Create a business plan

It’s important to have a clear plan on how you intend to run your organisation in order to sustain its operation in the future. 

Your business plan will help clarify your project idea and define your long-term objectives. It provides a blueprint for running your organisation and a series of benchmarks to check your progress against. It is also vital for convincing your bank, your community and any potential investors to support you.

One of the key questions to answer is how you expect to generate an income, will it be from donations, grants, selling products and services? This is what we call the business model.

Choosing a business model

As a community organisation or charity, you may not even think of yourself as a business, but every community business has the same elements as a normal business - customers, products and services, finance, marketing and profit. The key difference is that any profit generated is for social and community benefit, not individual gain. However, you still need to generate profit (or 'surpluses') to return to the business or to spend for community benefit.

In order to write a convincing business plan, you need to understand and articulate your business model and make sure it is reflected throughout your plan.

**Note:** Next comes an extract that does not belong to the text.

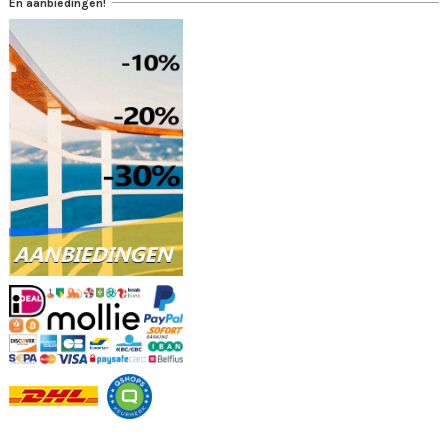
En aanbiedingen!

What should be in a business plan?

We would expect to see the following in a business plan:

  • About the organisation and/or people behind the business
  • Mission / purpose of business and how you intend to achieve it
  • Product / service, pricing and projected sales/outputs
  • The market, the competition, the operating environment
  • Risk analysis
  • Resource needs and business operations
  • Income and costs projections
  • Funding and finance needs
  • Cashflow forecast.

Tools to help create your business plan

A good way to start your business planning is by using Locality’s Balanced Scorecard to create an overview of your business plan on one page. The Balanced Scorecard is a simple business tool, designed to capture on one page various aspects of the organisation, setting out where the organisation is now and where it wants to be soon (e.g. two years time) and later (e.g. five years time).

There are many other types of planning tools you could use such as SWOT which looks at your strengths, weaknesses, opportunities and threats and PESTEL (political, economic, social, technological, environmental and legal).